Prompt
Beginning with the line containing "mi polskimi reprezentantami", transcribe every line exactly down to the last one in the records below, and drop the pictures.

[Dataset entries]
• • • •

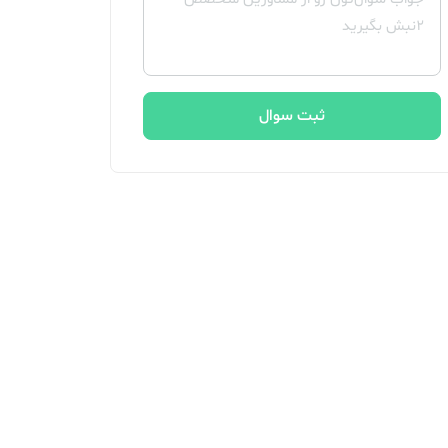
ثبت سوال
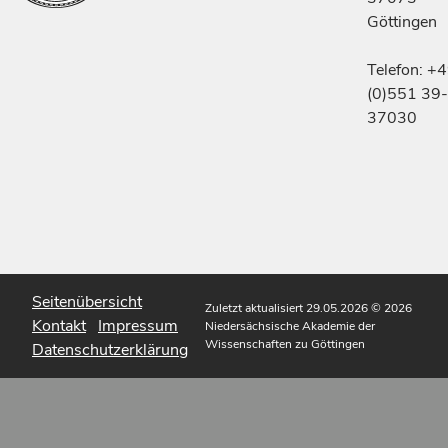
Göttingen
Telefon: +
(0)551 39-
37030
Seitenübersicht
Zuletzt aktualisiert 29.05.2026
© 2026
Kontakt
Impressum
Niedersächsische Akademie der
Wissenschaften zu Göttingen
Datenschutzerklärung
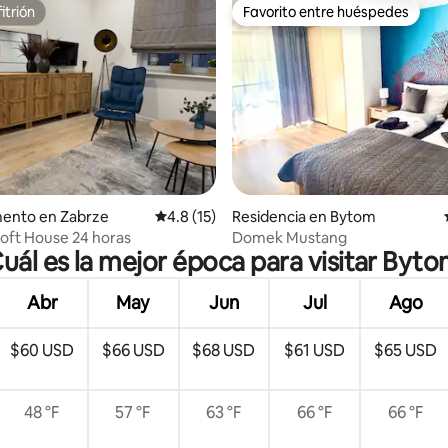
itrión
Favorito entre huéspedes
itrión
Favorito entre huéspedes
 4.77 de 5; 26 evaluaciones
ento en Zabrze
Calificación promedio: 4.8 de 5; 15 evaluac
4.8 (15)
Residencia en Bytom
oft House 24 horas
Domek Mustang
uál es la mejor época para visitar Byt
Abr
May
Jun
Jul
Ago
$60 USD
$66 USD
$68 USD
$61 USD
$65 USD
48 °F
57 °F
63 °F
66 °F
66 °F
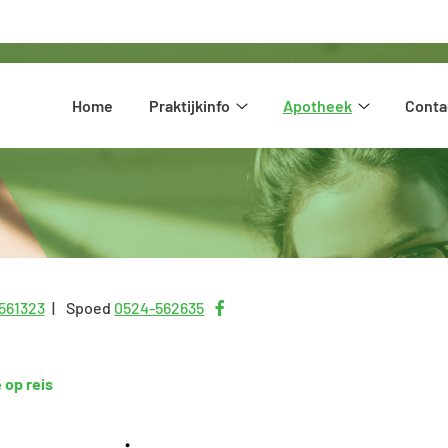
Hoofdmenu
Home
Praktijkinfo
Apotheek
Conta
Praktijkinfo
Apotheek
submenu
submenu
Bezoek
561323
Spoed
0524-562635
onze
facebook
op reis
pagina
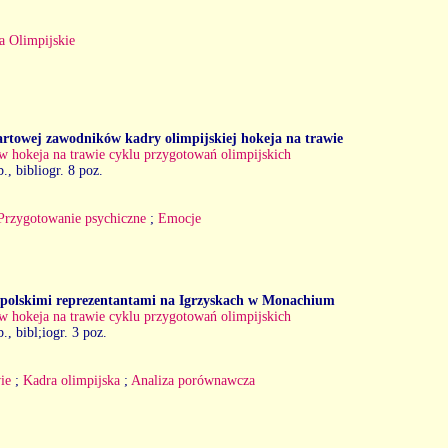
a Olimpijskie
startowej zawodników kadry olimpijskiej hokeja na trawie
w hokeja na trawie cyklu przygotowań olimpijskich
b., bibliogr. 8 poz.
Przygotowanie psychiczne
;
Emocje
mi polskimi reprezentantami na Igrzyskach w Monachium
w hokeja na trawie cyklu przygotowań olimpijskich
b., bibl;iogr. 3 poz.
ie
;
Kadra olimpijska
;
Analiza porównawcza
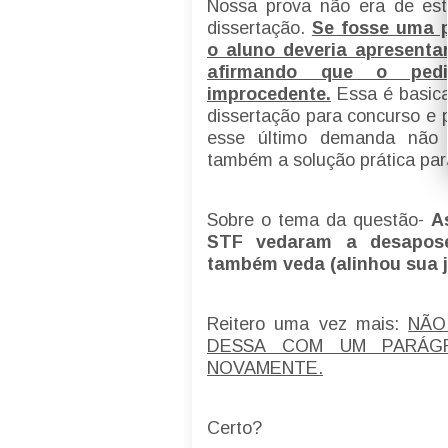
Nossa prova não era de es
dissertação.
Se fosse uma p
o aluno deveria apresenta
afirmando que o ped
improcedente.
Essa é basic
dissertação para concurso e 
esse último demanda não 
também a solução prática par
Sobre o tema da questão-
A
STF vedaram a desapose
também veda (alinhou sua j
Reitero uma vez mais:
NÃO
DESSA COM UM PARÁG
NOVAMENTE.
Certo?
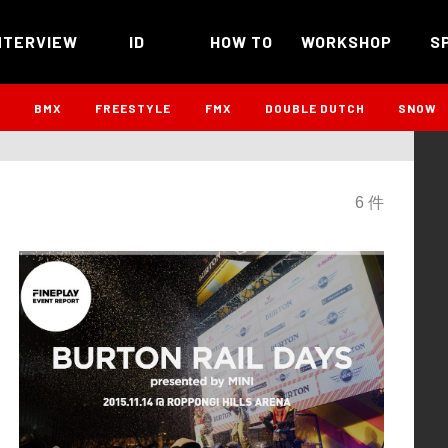
NTERVIEW
ID
HOW TO
WORKSHOP
S
B
BMX
FREESTYLE
FMX
DOUBLE DUTCH
SNOW
6 件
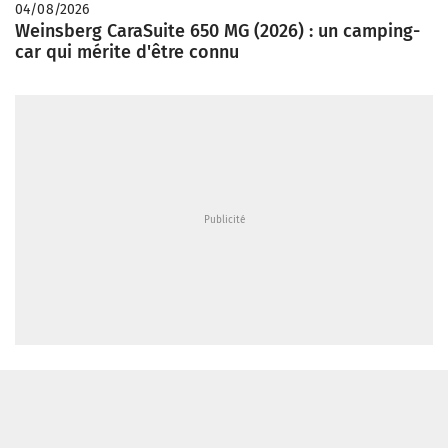
04/08/2026
Weinsberg CaraSuite 650 MG (2026) : un camping-
car qui mérite d'être connu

• • • •

Answer box
mi polskimi reprezentantami na Igrzyskach w Monachium
w hokeja na trawie cyklu przygotowań olimpijskich
b., bibl;iogr. 3 poz.
ie
;
Kadra olimpijska
;
Analiza porównawcza
Nossa prova não era de es
dissertação.
Se fosse uma p
o aluno deveria apresenta
afirmando que o ped
improcedente.
Essa é basic
dissertação para concurso e 
esse último demanda não 
também a solução prática par
Sobre o tema da questão-
A
STF vedaram a desapose
também veda (alinhou sua j
Reitero uma vez mais:
NÃO
DESSA COM UM PARÁG
NOVAMENTE.
Certo?
NTERVIEW
ID
HOW TO
WORKSHOP
S
B
BMX
FREESTYLE
FMX
DOUBLE DUTCH
SNOW
6 件
04/08/2026
Weinsberg CaraSuite 650 MG (2026) : un camping-
car qui mérite d'être connu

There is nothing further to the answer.